John and Sally Dyce were the only members of the public at the hearing, and Halleck asked them if they would wish to comment about the tax. Dyce, who has twice run for state representative, said while he is not necessarily opposed to the tax, he believes it is an inherently unfair tax because of the impact on poorer citizens or those on fixed incomes, such as the elderly, because they have less money to spend.
“If you gave them a 1 percent break on the sales tax that would be huge. I know you can’t do that” but the state legislature should come of with a more equitable way to fund government operations, he said.
“You’d be a really popular guy if you could figure that out,” Commissioner Jim Hoppel told him.
Hoppel pointed out commissioners have done what they can to minimize the impact on residents by agreeing in 2005 to quit collecting 2 mills in property taxes in exchange for voters renewing the 1 percent sales tax that year, which they did, and they have continued to honor that pledge. The owner of a $100,000 home is paying $61 less in property taxes as a result.
“That 2 mills now brings in $4 million a year that we gave back,” he said. The 2 mills would actually generate $3.5 million per year for commissioners, according to the county auditor’s office.
Dyce, who is contemplating running for commissioner next year, said the problem with the sales tax is lower-income households end up spending a higher percentage of their disposable income then those who are more well off. Then he provided a couple of hypothetical examples of people at opposite ends of the income scale to prove his point.
He also referred to a hand out that showed the top 1 percent of earners ($419,000-plus) pay 5.4 percent of their salary in sales tax, while the lowest 20 percent ($18,000 and under) pay 10.9 percent. The newspaper did the math and determined that 5.4 percent comes out to $22,626 for the households in the top 1 percent and $1,962 for those in the bottom 20 percent.

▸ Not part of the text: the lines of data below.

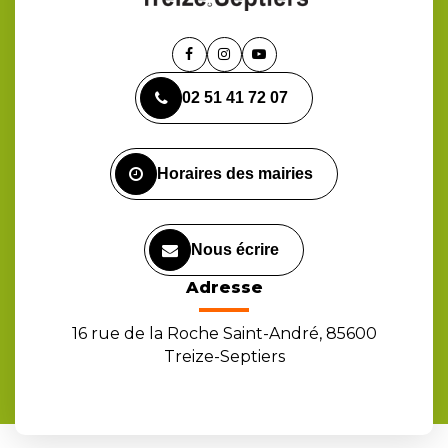
Lien
Lien
Lien
vers
vers
vers
02 51 41 72 07
le
le
la
compte
compte
chaîne
Facebook
Instagram
Youtube
Horaires des mairies
Nous écrire
Adresse
16 rue de la Roche Saint-André, 85600
Treize-Septiers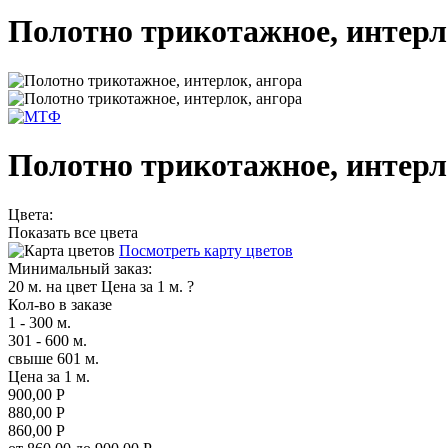
Полотно трикотажное, интерл
Полотно трикотажное, интерл
Цвета:
Показать все цвета
Посмотреть карту цветов
Минимальный заказ:
20 м. на цвет
Цена за 1 м.
?
Кол-во в заказе
1 - 300 м.
301 - 600 м.
свыше 601 м.
Цена за 1 м.
900,00 Р
880,00 Р
860,00 Р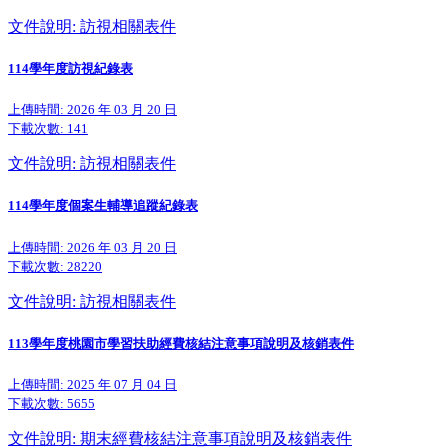
文件說明: 訪視相關表件
114學年度訪視紀錄表
上傳時間: 2026 年 03 月 20 日
下載次數:
141
文件說明: 訪視相關表件
114學年度個案生輔導追蹤紀錄表
上傳時間: 2026 年 03 月 20 日
下載次數:
28220
文件說明: 訪視相關表件
113學年度桃園市學習扶助經費核結注意事項說明及核銷表件
上傳時間: 2025 年 07 月 04 日
下載次數:
5655
文件說明: 期末經費核結注意事項說明及核銷表件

Halleck said he does not dispute what Dyce was saying, but he pointed out the sales tax in Ohio does not apply to groceries. Also exempt are such things as prescription drugs, most utilities and gasoline (although there is a separate state fuel tax, which was just increased starting July 1).
Halleck believes the sales tax to be a fair tax because those who spend more pay more, and most people — to a certain extent — can control that by what they purchase. “I would prefer a sales tax because you only pay it on what you can afford,” he said.
Dyce believes the income tax is the fairest tax of all.
Commissioner Tim Weigle weighed into the debate by going back to Dyce’s hypothetical household examples about how the person making less ends up paying a higher percentage of their income with a sales tax. He pointed out that the hypothetical low-income household Dyce cited would end up paying no income taxes, whereas the higher income person still does and they both would end up with about the same amount of disposable income.
Fifty of Ohio’s 88 counties have a 1.5 pretence county sales tax, which is the most that can be assessed. An additional 0.5 percent county sales tax can be sought to fund public transportation, but commissioners said they have no intention of ever doing that.
Weigle said while no one really likes paying taxes, he believes commissioners have been good stewards of the tax dollars given them and promised to continue acting in a fiscally responsible way.
The second public hearing is scheduled for 9:30 a.m. Wednesday.